With the line containing "antuje tzw. „osobom" as the start and the line containing "ółki majątkowe oraz" as the end, transcribe that span of the entries below exactly, including both.

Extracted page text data
[Start of Attachment]

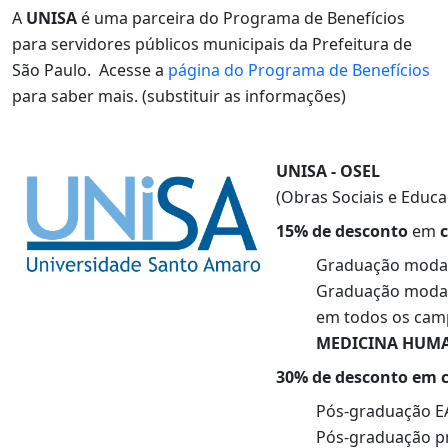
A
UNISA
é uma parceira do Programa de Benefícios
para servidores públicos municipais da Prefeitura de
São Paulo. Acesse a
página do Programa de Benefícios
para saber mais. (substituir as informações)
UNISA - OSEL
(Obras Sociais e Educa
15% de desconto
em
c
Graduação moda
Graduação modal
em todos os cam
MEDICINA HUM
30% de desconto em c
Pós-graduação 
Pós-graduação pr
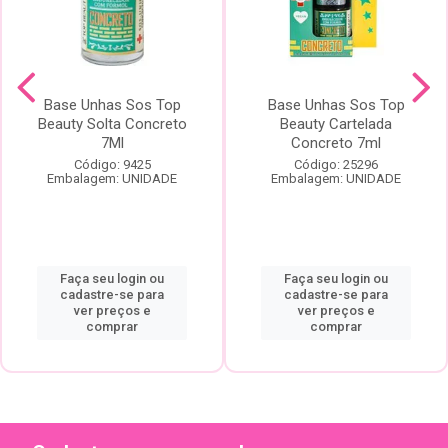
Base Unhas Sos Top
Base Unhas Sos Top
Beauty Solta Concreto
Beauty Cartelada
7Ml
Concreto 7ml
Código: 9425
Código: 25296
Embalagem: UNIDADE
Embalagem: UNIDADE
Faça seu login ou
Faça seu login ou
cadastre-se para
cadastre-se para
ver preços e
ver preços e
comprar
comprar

[End of Attachment]
[Start of Attachment]

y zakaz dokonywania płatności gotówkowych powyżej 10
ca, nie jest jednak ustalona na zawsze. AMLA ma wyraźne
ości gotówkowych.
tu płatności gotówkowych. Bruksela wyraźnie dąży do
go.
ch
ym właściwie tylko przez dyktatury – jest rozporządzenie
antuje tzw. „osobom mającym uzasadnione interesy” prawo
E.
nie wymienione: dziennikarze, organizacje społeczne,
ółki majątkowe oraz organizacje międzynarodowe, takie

[End of Attachment]

(ANSWER BELOW)
antuje tzw. „osobom mającym uzasadnione interesy” prawo
E.
nie wymienione: dziennikarze, organizacje społeczne,
ółki majątkowe oraz organizacje międzynarodowe, takie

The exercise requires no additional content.